Files are compressed in 16-cluster chunks. With 4 kB clusters, files
are compressed in 64 kB chunks. If the compression reduces 64 kB of data
to 60 kB or less, NTFS treats the unneeded 4 kB pages like empty sparse
file clusters - they are not written. This allows not unreasonable
random-access times."

Those descriptions sound different, but I'm not sure they are. When I
enabled the tick box on that NTFS partition, it applies to the partition,
so you could claim it applies to the "whole disk". I don't know if the DoubleSpace
concept was different, in that it was "visible", or it was just the description
of the thing that wasn't clear about how it worked.

Windows has the ability to unzip a ZIP archive (a thing ending in .zip), but
that's different than a file system compression scheme. The files on my disk,
didn't end up with a new extension of .zip or anything. They still had their
original file names.

And it's not something I left enabled. After the experiment was finished,
and I had my answer, I returned the disk to uncompressed mode. I didn't
leave it that way. If compression takes a whole CPU core, and handles 20MB/sec
with something like video content, it wouldn't be a very good permanent choice.
A highly compressible file (pathologically so), is worthwhile to compress, if
you count keeping a CPU core pegged a good usage of CPU. It would allow
a write rate, faster than the raw disk alone. But not many things are going
to be that compressible. I don't generally work with data files that are all
zeros (or some other repetitive value besides zero).

What I was doing at the time, was converting a Camstudio screen capture movie, into
individual BMP files, for analysis. To discover, that the stupid thing duplicates
captured frames, if it hasn't finished processing the current frame. In Camstudio,
the default screen capture speed is set to 200 frames per second, leaving the
impression the program can actually do that. It turns out, in fact, that the
same frame is repeated about 30 times, before a new frame has been finished
processing and can be written. It means the output "screen movie", contains
30x more data than it's really got. It was actually only capturing at 6 to 7
frames per second.
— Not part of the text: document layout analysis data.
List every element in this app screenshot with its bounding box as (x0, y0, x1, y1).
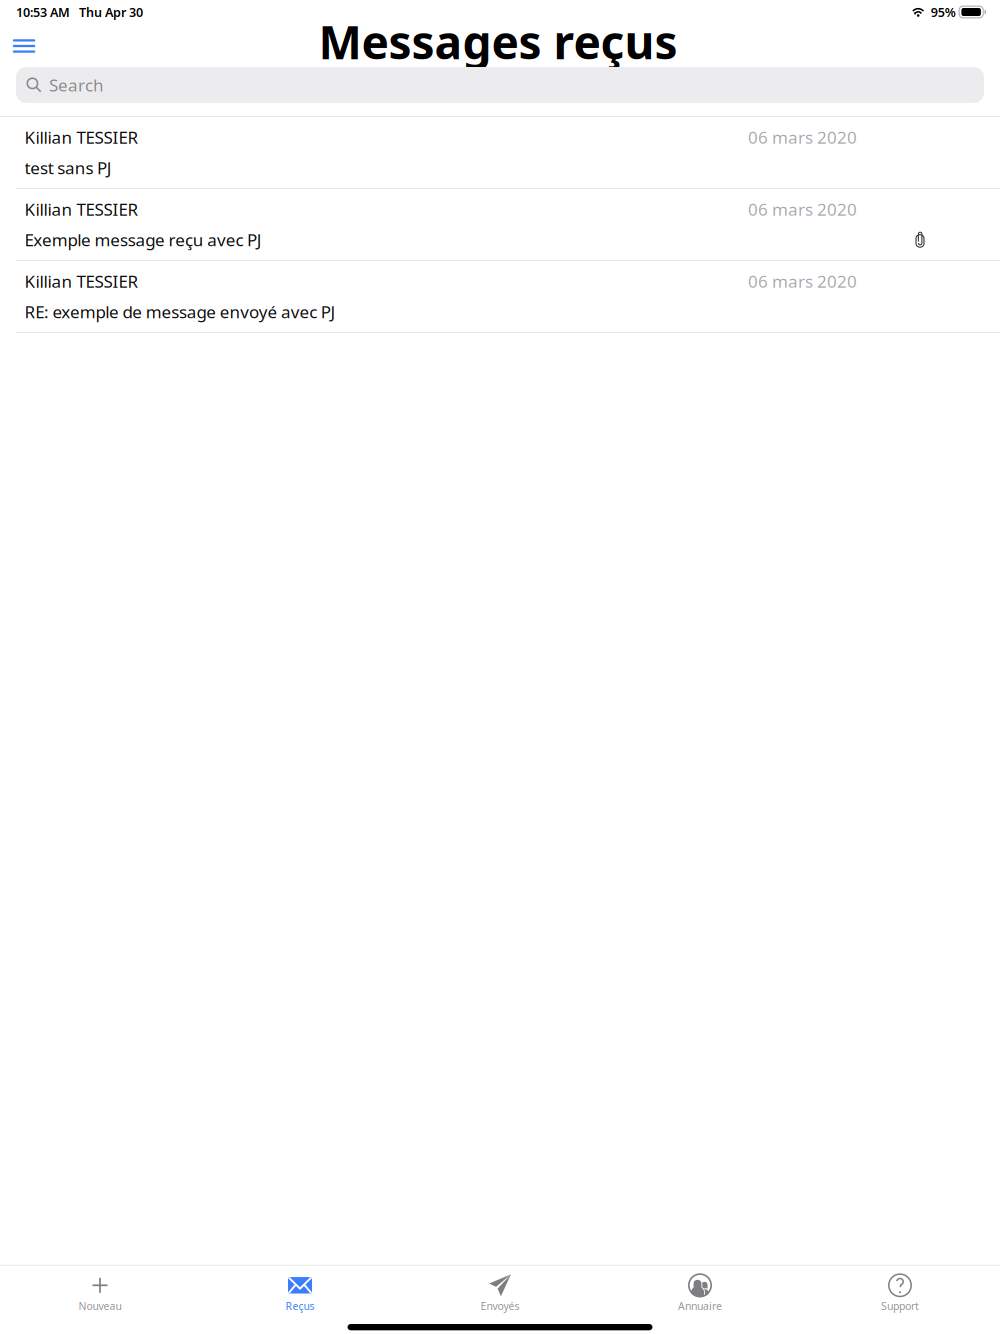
staticText: 06 mars 2020 (748, 270, 857, 293)
button[interactable]: Search (16, 67, 984, 103)
staticText: 10:53 AM (16, 3, 70, 21)
staticText: Nouveau (78, 1299, 122, 1313)
staticText: Annuaire (678, 1299, 722, 1313)
button[interactable]: Envoyés (400, 1266, 600, 1320)
button[interactable]: Menu (0, 26, 49, 62)
staticText: Exemple message reçu avec PJ (24, 228, 262, 251)
button[interactable]: Support (800, 1266, 1000, 1320)
staticText: 06 mars 2020 (748, 126, 857, 149)
button[interactable]: Killian TESSIER (0, 189, 1000, 260)
staticText: 95% (931, 3, 956, 21)
staticText: Envoyés (480, 1299, 520, 1313)
staticText: Support (881, 1299, 919, 1313)
staticText: Messages reçus (318, 10, 678, 73)
button[interactable]: Killian TESSIER (0, 117, 1000, 188)
staticText: Killian TESSIER (24, 270, 138, 293)
staticText: test sans PJ (24, 156, 112, 179)
staticText: Search (49, 73, 104, 97)
staticText: Killian TESSIER (24, 126, 138, 149)
staticText: 06 mars 2020 (748, 198, 857, 221)
button[interactable]: Reçus (200, 1266, 400, 1320)
button[interactable]: Killian TESSIER (0, 261, 1000, 332)
staticText: Reçus (286, 1299, 314, 1313)
button[interactable]: Annuaire (600, 1266, 800, 1320)
button[interactable]: Nouveau (0, 1266, 200, 1320)
staticText: Killian TESSIER (24, 198, 138, 221)
staticText: RE: exemple de message envoyé avec PJ (24, 300, 336, 323)
staticText: Thu Apr 30 (70, 3, 143, 21)
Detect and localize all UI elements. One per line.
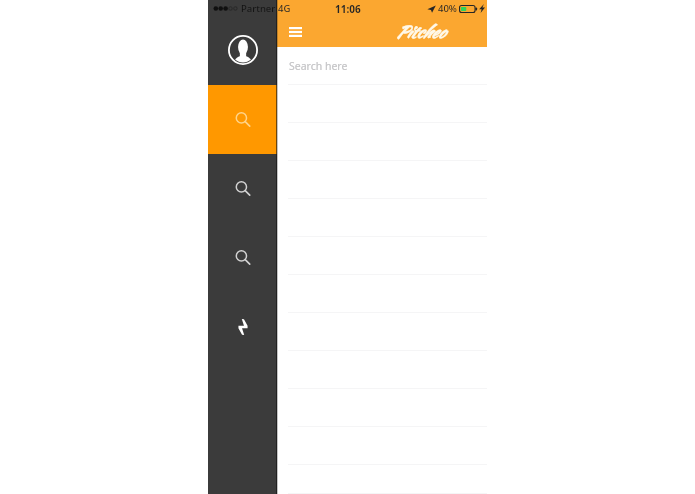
button[interactable] [277, 237, 487, 275]
button[interactable] [277, 199, 487, 237]
staticText: Partner [241, 2, 276, 15]
button[interactable]: Open navigation menu [283, 20, 307, 44]
staticText: Pitcheo [395, 20, 445, 44]
button[interactable]: Search [208, 223, 277, 292]
button[interactable] [277, 427, 487, 465]
staticText: 40% [438, 2, 457, 15]
button[interactable]: Search [208, 154, 277, 223]
staticText: 4G [278, 2, 291, 15]
staticText: 11:06 [335, 2, 361, 16]
button[interactable] [277, 85, 487, 123]
button[interactable] [277, 389, 487, 427]
button[interactable]: Activity [208, 292, 277, 361]
button[interactable] [277, 161, 487, 199]
button[interactable] [277, 123, 487, 161]
staticText: Search here [289, 59, 348, 73]
button[interactable] [277, 465, 487, 494]
button[interactable] [277, 351, 487, 389]
button[interactable] [277, 275, 487, 313]
button[interactable]: Search [208, 85, 277, 154]
button[interactable] [277, 313, 487, 351]
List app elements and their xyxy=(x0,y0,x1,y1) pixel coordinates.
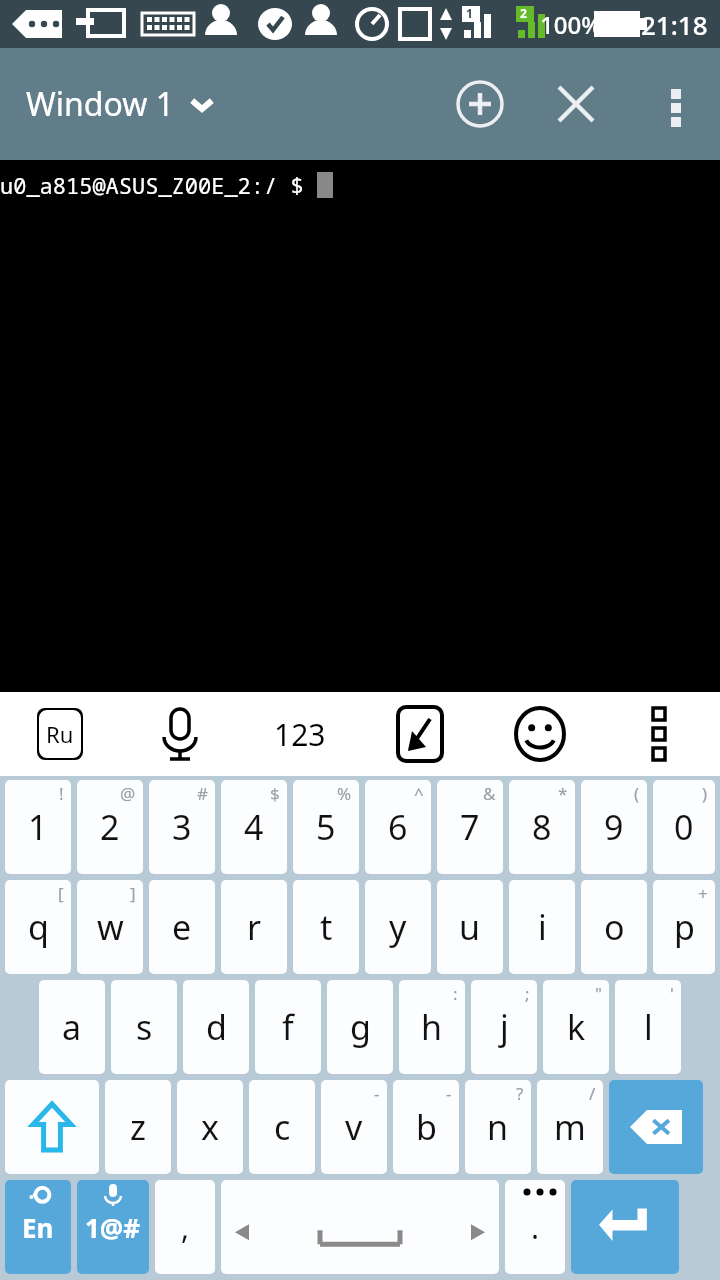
button[interactable]: l xyxy=(615,980,681,1074)
staticText: ) xyxy=(702,782,708,805)
staticText: n xyxy=(487,1104,509,1150)
staticText: [ xyxy=(58,882,64,905)
button[interactable]: x xyxy=(177,1080,243,1174)
button[interactable]: b xyxy=(393,1080,459,1174)
staticText: @ xyxy=(120,782,136,805)
button[interactable]: , xyxy=(155,1180,215,1274)
staticText: u0_a815@ASUS_Z00E_2:/ $ xyxy=(0,170,317,200)
staticText: p xyxy=(674,904,695,950)
staticText: x xyxy=(201,1104,219,1150)
staticText: b xyxy=(416,1104,437,1150)
staticText: / xyxy=(589,1082,596,1105)
button[interactable]: y xyxy=(365,880,431,974)
button[interactable]: 5 xyxy=(293,780,359,874)
button[interactable]: n xyxy=(465,1080,531,1174)
button[interactable]: More keyboard options xyxy=(600,692,720,776)
button[interactable]: e xyxy=(149,880,215,974)
staticText: k xyxy=(567,1004,586,1050)
button[interactable]: Voice input xyxy=(120,692,240,776)
staticText: u xyxy=(459,904,481,950)
staticText: - xyxy=(374,1082,380,1105)
button[interactable]: key xyxy=(609,1080,703,1174)
button[interactable]: i xyxy=(509,880,575,974)
button[interactable]: a xyxy=(39,980,105,1074)
button[interactable]: c xyxy=(249,1080,315,1174)
button[interactable]: k xyxy=(543,980,609,1074)
button[interactable]: 1 xyxy=(5,780,71,874)
button[interactable]: 2 xyxy=(77,780,143,874)
button[interactable]: 7 xyxy=(437,780,503,874)
staticText: g xyxy=(350,1004,371,1050)
staticText: j xyxy=(500,1004,509,1050)
button[interactable]: key xyxy=(571,1180,679,1274)
button[interactable]: h xyxy=(399,980,465,1074)
staticText: 9 xyxy=(604,804,624,850)
button[interactable]: m xyxy=(537,1080,603,1174)
staticText: ^ xyxy=(414,782,424,805)
staticText: En xyxy=(22,1210,54,1245)
button[interactable]: g xyxy=(327,980,393,1074)
staticText: # xyxy=(197,782,208,805)
button[interactable]: 0 xyxy=(653,780,715,874)
button[interactable]: w xyxy=(77,880,143,974)
staticText: 1@# xyxy=(85,1210,141,1245)
staticText: r xyxy=(247,904,262,950)
staticText: e xyxy=(172,904,192,950)
button[interactable]: New window xyxy=(452,76,508,132)
button[interactable]: p xyxy=(653,880,715,974)
staticText: ? xyxy=(516,1082,524,1105)
staticText: 5 xyxy=(316,804,336,850)
staticText: s xyxy=(136,1004,153,1050)
button[interactable]: Resize keyboard xyxy=(360,692,480,776)
button[interactable]: q xyxy=(5,880,71,974)
button[interactable]: Window 1 xyxy=(26,82,216,126)
button[interactable]: 4 xyxy=(221,780,287,874)
button[interactable]: En xyxy=(5,1180,71,1274)
staticText: v xyxy=(345,1104,363,1150)
staticText: a xyxy=(62,1004,82,1050)
staticText: Window 1 xyxy=(26,82,174,126)
staticText: $ xyxy=(270,782,280,805)
button[interactable]: v xyxy=(321,1080,387,1174)
button[interactable]: r xyxy=(221,880,287,974)
staticText: 100% xyxy=(540,8,602,41)
button[interactable]: o xyxy=(581,880,647,974)
button[interactable]: u xyxy=(437,880,503,974)
button[interactable]: f xyxy=(255,980,321,1074)
staticText: & xyxy=(483,782,496,805)
button[interactable]: 1@# xyxy=(77,1180,149,1274)
staticText: ( xyxy=(634,782,640,805)
button[interactable]: More options xyxy=(650,78,702,130)
button[interactable]: 123 xyxy=(240,692,360,776)
button[interactable]: key xyxy=(221,1180,499,1274)
staticText: t xyxy=(320,904,333,950)
staticText: 1 xyxy=(466,5,473,21)
button[interactable]: Language Ru xyxy=(0,692,120,776)
staticText: h xyxy=(421,1004,443,1050)
button[interactable]: d xyxy=(183,980,249,1074)
button[interactable]: 9 xyxy=(581,780,647,874)
staticText: m xyxy=(554,1104,586,1150)
button[interactable]: Close window xyxy=(548,76,604,132)
button[interactable]: z xyxy=(105,1080,171,1174)
staticText: 3 xyxy=(172,804,192,850)
staticText: 6 xyxy=(388,804,408,850)
staticText: 123 xyxy=(274,714,326,755)
button[interactable]: t xyxy=(293,880,359,974)
staticText: 1 xyxy=(28,804,48,850)
button[interactable]: Emoji xyxy=(480,692,600,776)
button[interactable]: key xyxy=(5,1080,99,1174)
staticText: y xyxy=(389,904,407,950)
button[interactable]: . xyxy=(505,1180,565,1274)
button[interactable]: 8 xyxy=(509,780,575,874)
staticText: : xyxy=(453,982,458,1005)
staticText: f xyxy=(282,1004,294,1050)
staticText: " xyxy=(595,982,602,1005)
button[interactable]: s xyxy=(111,980,177,1074)
staticText: w xyxy=(97,904,124,950)
button[interactable]: 6 xyxy=(365,780,431,874)
button[interactable]: 3 xyxy=(149,780,215,874)
button[interactable]: j xyxy=(471,980,537,1074)
staticText: ] xyxy=(130,882,136,905)
staticText: % xyxy=(337,782,352,805)
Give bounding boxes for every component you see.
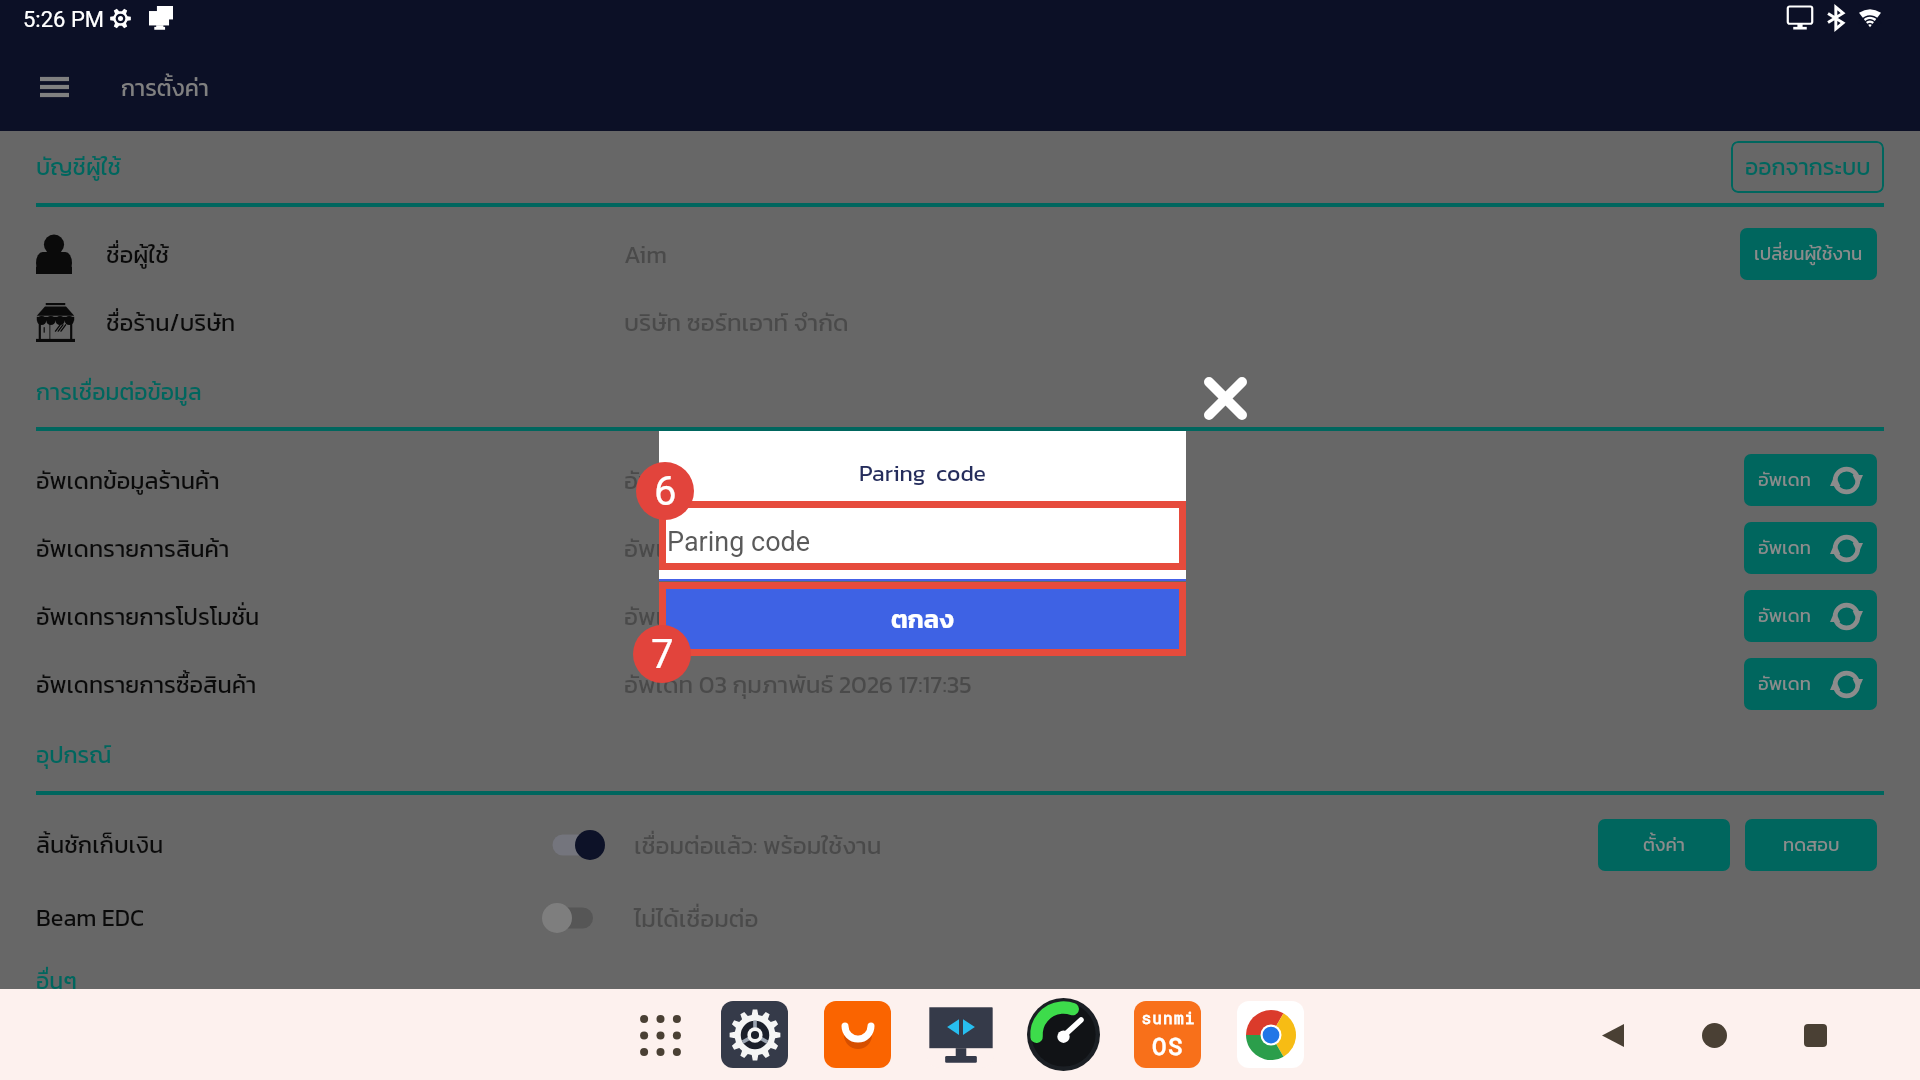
staticText: อัพเดทรายการโปรโมชั่น bbox=[36, 599, 260, 634]
staticText: อัพเดท 03 กุมภาพันธ์ 2026 17:17:35 bbox=[624, 530, 972, 566]
button[interactable]: ตกลง bbox=[666, 589, 1179, 649]
button[interactable]: All apps bbox=[626, 1001, 694, 1069]
button[interactable]: SUNMI OS bbox=[1134, 1001, 1201, 1068]
button[interactable]: Menu bbox=[25, 58, 83, 116]
staticText: Paring code bbox=[859, 456, 986, 490]
staticText: การเชื่อมต่อข้อมูล bbox=[36, 375, 202, 409]
button[interactable]: Chrome bbox=[1237, 1001, 1304, 1068]
staticText: อัพเดท 03 กุมภาพันธ์ 2026 17:17:35 bbox=[624, 462, 972, 498]
button[interactable]: Settings bbox=[721, 1001, 788, 1068]
staticText: ชื่อผู้ใช้ bbox=[106, 237, 169, 272]
staticText: อัพเดทข้อมูลร้านค้า bbox=[36, 463, 220, 498]
staticText: อัพเดทรายการสินค้า bbox=[36, 531, 230, 566]
staticText: อัพเดท bbox=[1758, 602, 1811, 630]
staticText: เปลี่ยนผู้ใช้งาน bbox=[1754, 240, 1863, 268]
staticText: อุปกรณ์ bbox=[36, 738, 112, 772]
button[interactable]: เปลี่ยนผู้ใช้งาน bbox=[1740, 228, 1877, 280]
staticText: บริษัท ซอร์ทเอาท์ จำกัด bbox=[624, 304, 849, 340]
staticText: OS bbox=[1152, 1030, 1184, 1062]
staticText: ไม่ได้เชื่อมต่อ bbox=[634, 900, 759, 936]
button[interactable]: อัพเดท bbox=[1744, 590, 1877, 642]
button[interactable]: อัพเดท bbox=[1744, 454, 1877, 506]
staticText: 6 bbox=[654, 468, 677, 515]
staticText: อัพเดท 03 กุมภาพันธ์ 2026 17:17:35 bbox=[624, 666, 972, 702]
staticText: 7 bbox=[651, 631, 674, 678]
staticText: อัพเดท bbox=[1758, 670, 1811, 698]
staticText: เชื่อมต่อแล้ว: พร้อมใช้งาน bbox=[634, 827, 882, 863]
button[interactable]: อัพเดท bbox=[1744, 658, 1877, 710]
button[interactable]: Back bbox=[1585, 1007, 1641, 1063]
staticText: อื่นๆ bbox=[36, 964, 77, 989]
staticText: Beam EDC bbox=[36, 900, 145, 935]
staticText: sunmi bbox=[1141, 1007, 1196, 1028]
button[interactable]: อัพเดท bbox=[1744, 522, 1877, 574]
staticText: ทดสอบ bbox=[1783, 831, 1840, 859]
staticText: ชื่อร้าน/บริษัท bbox=[106, 305, 236, 340]
staticText: อัพเดท bbox=[1758, 466, 1811, 494]
staticText: ตั้งค่า bbox=[1643, 831, 1685, 859]
button[interactable]: Close bbox=[1199, 372, 1251, 424]
button[interactable]: Recents bbox=[1787, 1007, 1843, 1063]
staticText: 5:26 PM bbox=[23, 7, 104, 33]
staticText: บัญชีผู้ใช้ bbox=[36, 150, 121, 184]
staticText: ลิ้นชักเก็บเงิน bbox=[36, 827, 164, 862]
staticText: อัพเดท bbox=[1758, 534, 1811, 562]
staticText: อัพเดท 03 กุมภาพันธ์ 2026 17:17:35 bbox=[624, 598, 972, 634]
staticText: อัพเดทรายการซื้อสินค้า bbox=[36, 667, 257, 702]
button[interactable]: Store bbox=[824, 1001, 891, 1068]
button[interactable]: Speed test bbox=[1027, 998, 1100, 1071]
button[interactable]: ออกจากระบบ bbox=[1731, 141, 1884, 193]
button[interactable]: Toggle bbox=[542, 829, 605, 861]
staticText: Aim bbox=[624, 236, 667, 272]
button[interactable]: ตั้งค่า bbox=[1598, 819, 1730, 871]
staticText: ตกลง bbox=[891, 600, 954, 638]
button[interactable]: Paring code bbox=[666, 508, 1179, 563]
button[interactable]: ทดสอบ bbox=[1745, 819, 1877, 871]
staticText: ออกจากระบบ bbox=[1745, 150, 1871, 184]
staticText: การตั้งค่า bbox=[121, 71, 209, 105]
button[interactable]: Toggle bbox=[542, 902, 605, 934]
button[interactable]: Home bbox=[1686, 1007, 1742, 1063]
button[interactable]: Display bbox=[927, 1001, 994, 1068]
staticText: Paring code bbox=[667, 526, 811, 558]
So again, I'd be stupid to leave the tool set at the
default 200, if it had no intention of actually capturing 200 frames per second
and making a "smooth" movie. The movie was far from smooth, and didn't succeed
in capturing mouse movement well. By converting the movie to BMP format,
then computing a checksum on each frame, I was able to determine how many
frames contained identical content, and I could easily see how the Camstudio
algorithm worked. But to get there, I needed 600GB of space, while the
BMP files were being written out. The individual BMPs were compressible, so
the whole thing fit easily on a 500GB compressing drive. And once I understood
what the thing was doing, I could dump the 600GB of BMP files as they were
no longer needed. If I was to use Camstudio again, I'd simply adjust the
default to something more realistic (perhaps a setting of 12 to 14 FPS, if
the actual hardware can only manage to capture 6 to 7 real frames - there'd be
no sense to keep the 200 setting). The wasted space is only evident, if you
attempt to convert the movie to something else. Then it balloons.

Paul

 

[VanguardLH]

I think he was asking: with today's fast processors (and memory), does
reading a compressed file and then decompressing it take less time
than just reading the uncompressed file?

My point is no app "reads a compressed file". The OS has to first
decompress [a portion of] the file before the app can read that file.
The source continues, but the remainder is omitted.